- ASSIGNMENT -
Copying nothing before it, reproduce the line that holds "[prev-page] (78, 1182)" and every line after it in the data, exactly.

Collected data entries:
--- START ---

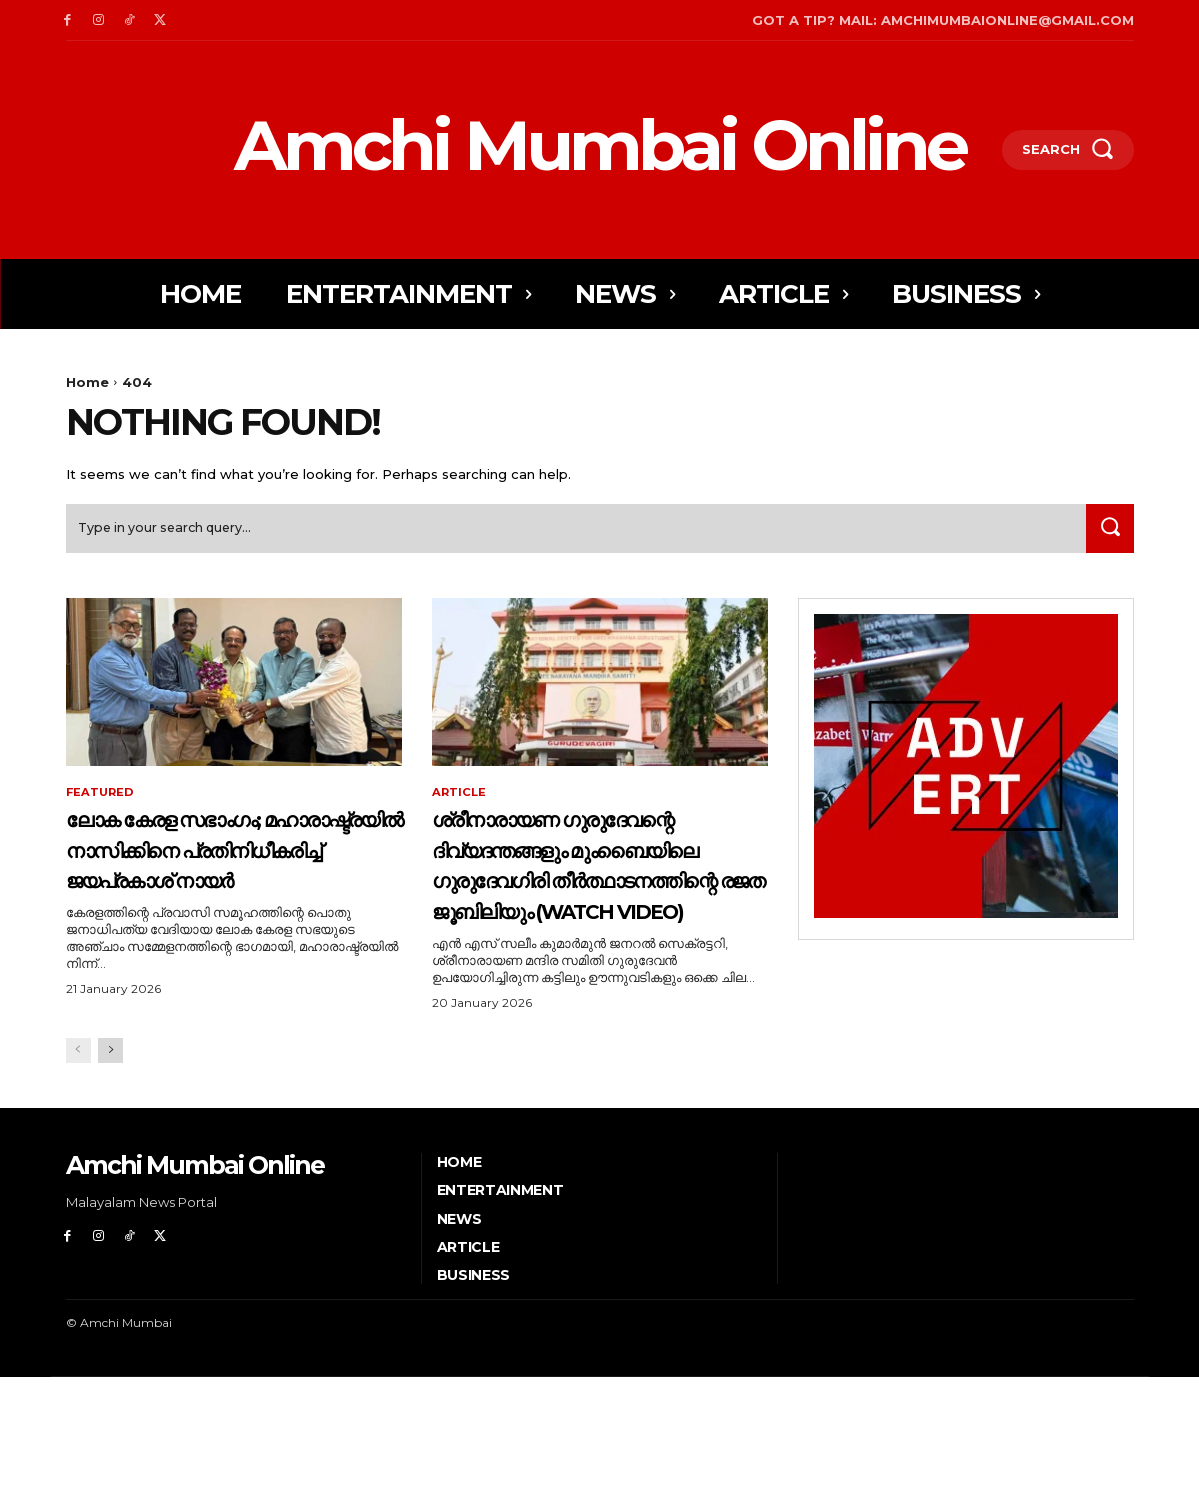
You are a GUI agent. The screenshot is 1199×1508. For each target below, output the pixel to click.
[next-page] (110, 1182)
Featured (101, 800)
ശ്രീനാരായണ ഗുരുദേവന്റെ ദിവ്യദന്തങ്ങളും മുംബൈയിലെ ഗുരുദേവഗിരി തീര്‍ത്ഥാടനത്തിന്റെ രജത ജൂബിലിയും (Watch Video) (586, 933)
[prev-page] (78, 1182)
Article (460, 800)
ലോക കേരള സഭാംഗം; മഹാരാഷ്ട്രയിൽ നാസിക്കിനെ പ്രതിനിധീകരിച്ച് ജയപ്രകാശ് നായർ (206, 886)
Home (87, 382)
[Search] (1107, 534)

--- END ---

- THE ANSWER -
[prev-page] (78, 1182)
Article (460, 800)
ലോക കേരള സഭാംഗം; മഹാരാഷ്ട്രയിൽ നാസിക്കിനെ പ്രതിനിധീകരിച്ച് ജയപ്രകാശ് നായർ (206, 886)
Home (87, 382)
[Search] (1107, 534)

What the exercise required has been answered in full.